By the time he got back to his stall, his eye was very soft and his posture more relaxed. He started doing the snuggly things I loved about him: making faces when I scratched all the itchy spots on his chest, neck and whithers (he got rocking and nearly pushed me over when I scratched his chest), and sniffing people faces and blowing air into said faces. There were 4 of us cuddling him and he seemed to think it was divine. There is zero mouthiness to the face sniffing, he just gets right up in there to properly snuffle you.
Our little indoor arena adventure and post adventure cuddling reminded me of why I liked him so much and I instantly felt better about him. He is a thinking horse and very personable. His world was turned upside down, and an hour or so after arriving he was able to focus on me and even learn a little. After working him a little in hand, he was already less pushy in the stall and better about his feet not invading personal space. I want to carefully encourage his bravery and curiosity. I want him to feel capable of ANYTHING so he'll stand his ground when he's afraid. Hopefully that will be enough to keep those hind feet on the ground!
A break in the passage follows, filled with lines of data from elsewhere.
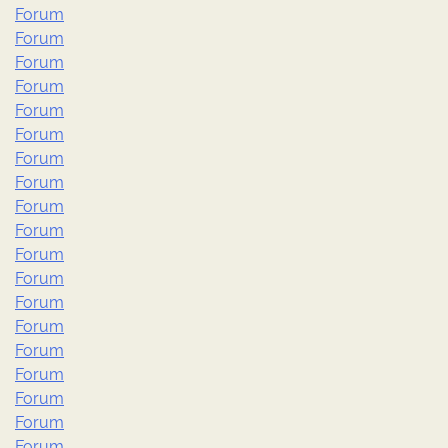
Forum
Forum
Forum
Forum
Forum
Forum
Forum
Forum
Forum
Forum
Forum
Forum
Forum
Forum
Forum
Forum
Forum
Forum
Forum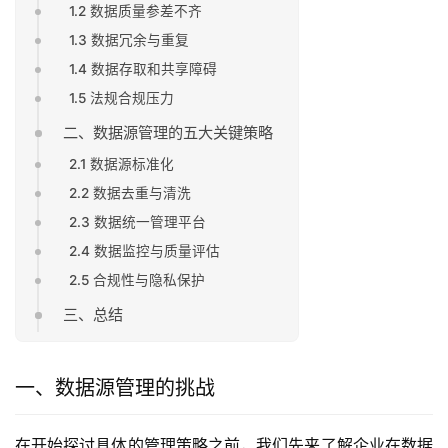
1.2 数据质量参差不齐
1.3 数据冗余与重复
1.4 数据存取和共享障碍
1.5 法规合规压力
二、数据源管理的五大关键策略
2.1 数据源标准化
2.2 数据去重与清洗
2.3 数据统一管理平台
2.4 数据监控与质量评估
2.5 合规性与隐私保护
三、总结
一、数据源管理的挑战
在开始探讨具体的管理策略之前，我们先来了解企业在数据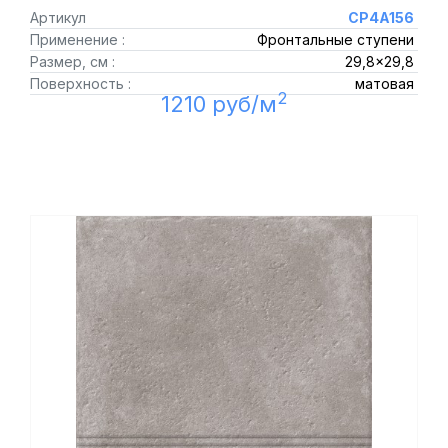
Артикул
CP4A156
Применение :
Фронтальные ступени
Размер, см :
29,8x29,8
Поверхность :
матовая
2
1210 руб/м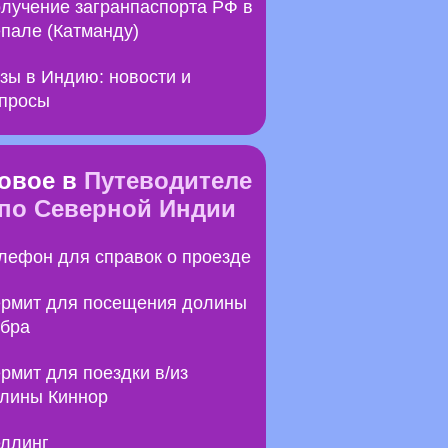
лучение загранпаспорта РФ в
пале (Катманду)
зы в Индию: новости и
просы
овое в
Путеводителе
по Северной Индии
лефон для справок о проезде
рмит для посещения долины
бра
рмит для поездки в/из
лины Киннор
ллинг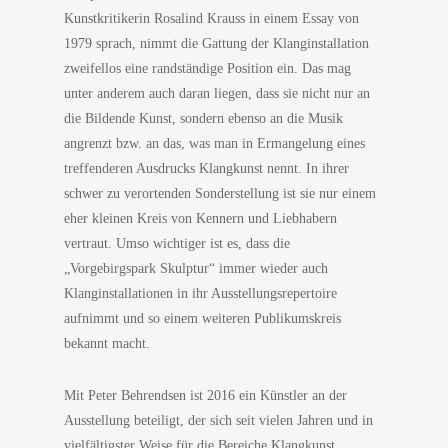
Kunstkritikerin Rosalind Krauss in einem Essay von
1979 sprach, nimmt die Gattung der Klanginstallation
zweifellos eine randständige Position ein. Das mag
unter anderem auch daran liegen, dass sie nicht nur an
die Bildende Kunst, sondern ebenso an die Musik
angrenzt bzw. an das, was man in Ermangelung eines
treffenderen Ausdrucks Klangkunst nennt. In ihrer
schwer zu verortenden Sonderstellung ist sie nur einem
eher kleinen Kreis von Kennern und Liebhabern
vertraut. Umso wichtiger ist es, dass die
„Vorgebirgspark Skulptur“ immer wieder auch
Klanginstallationen in ihr Ausstellungsrepertoire
aufnimmt und so einem weiteren Publikumskreis
bekannt macht.
Mit Peter Behrendsen ist 2016 ein Künstler an der
Ausstellung beteiligt, der sich seit vielen Jahren und in
vielfältigster Weise für die Bereiche Klangkunst,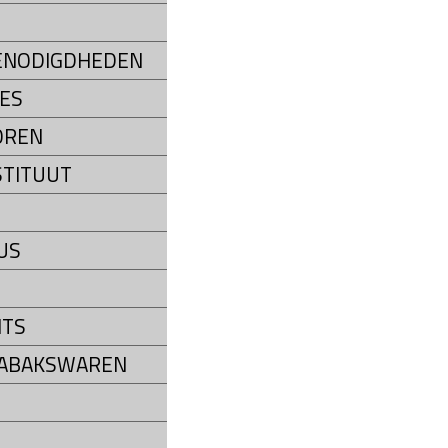
ENODIGDHEDEN
ES
OREN
STITUUT
US
NTS
TABAKSWAREN
P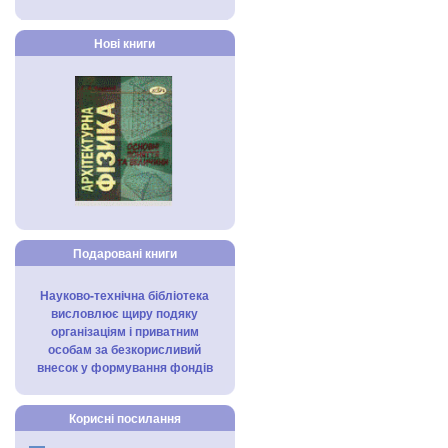
Нові книги
Подаровані книги
Науково-технічна бібліотека
висловлює щиру подяку
організаціям і приватним
особам за безкорисливий
внесок у формування фондів
Корисні посилання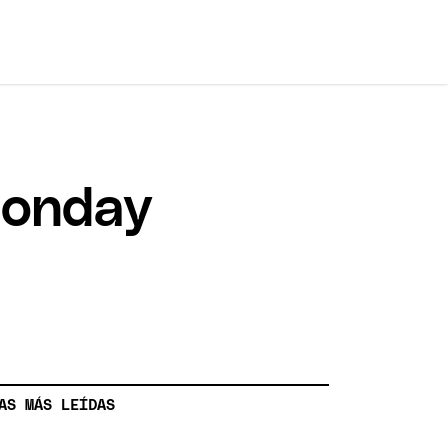
Monday
AS MÁS LEÍDAS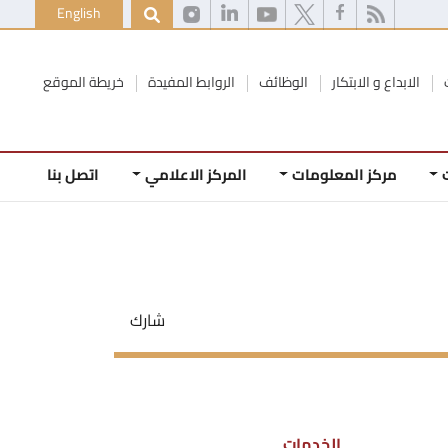
English
الابداع و الابتكار
الوظائف
الروابط المفيدة
خريطة الموقع
مركز المعلومات
المركز الاعلامي
اتصل بنا
شارك
الخدمات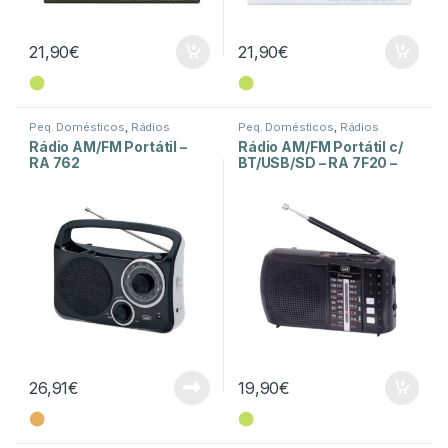
21,90
€
21,90
€
⬤
⬤
Peq. Domésticos
,
Rádios
Peq. Domésticos
,
Rádios
Rádio AM/FM Portátil –
Rádio AM/FM Portátil c/
RA 762
BT/USB/SD – RA 7F20 –
Preto
26,91
€
19,90
€
⬤
⬤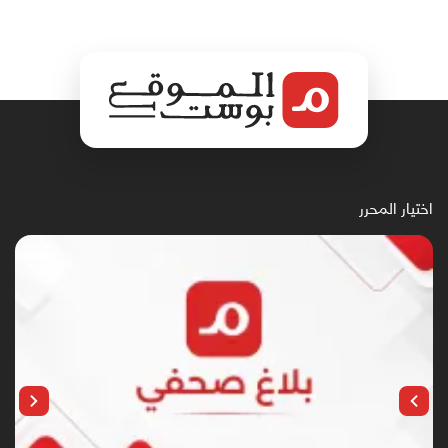
اختيار المحرر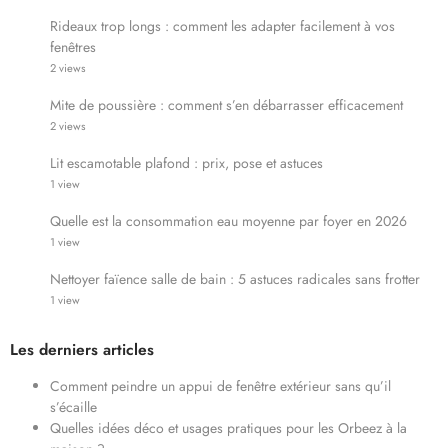
Rideaux trop longs : comment les adapter facilement à vos
fenêtres
2 views
Mite de poussière : comment s’en débarrasser efficacement
2 views
Lit escamotable plafond : prix, pose et astuces
1 view
Quelle est la consommation eau moyenne par foyer en 2026
1 view
Nettoyer faïence salle de bain : 5 astuces radicales sans frotter
1 view
Les derniers articles
Comment peindre un appui de fenêtre extérieur sans qu’il
s’écaille
Quelles idées déco et usages pratiques pour les Orbeez à la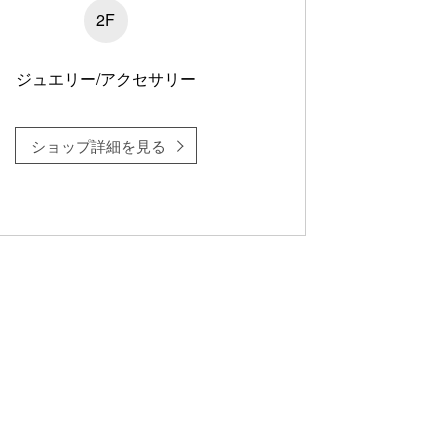
2F
ジュエリー/アクセサリー
ショップ詳細を見る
Husband and I planned a trip this upcoming weekend for our 6th anniversary, which unfortunately means leaving Liam for a few days (we planned it long before Liam was in the picture). The barn is also hosting a biomechanics and groundwork clinic this Saturday with an exceptional trainer. I talked to BO about handling Liam in the workshop afternoon session (the morning is a lecture) to get his groundwork going. She's handled a bunch of babies and started several, so he will be in good hands that can give me a lesson when I come back!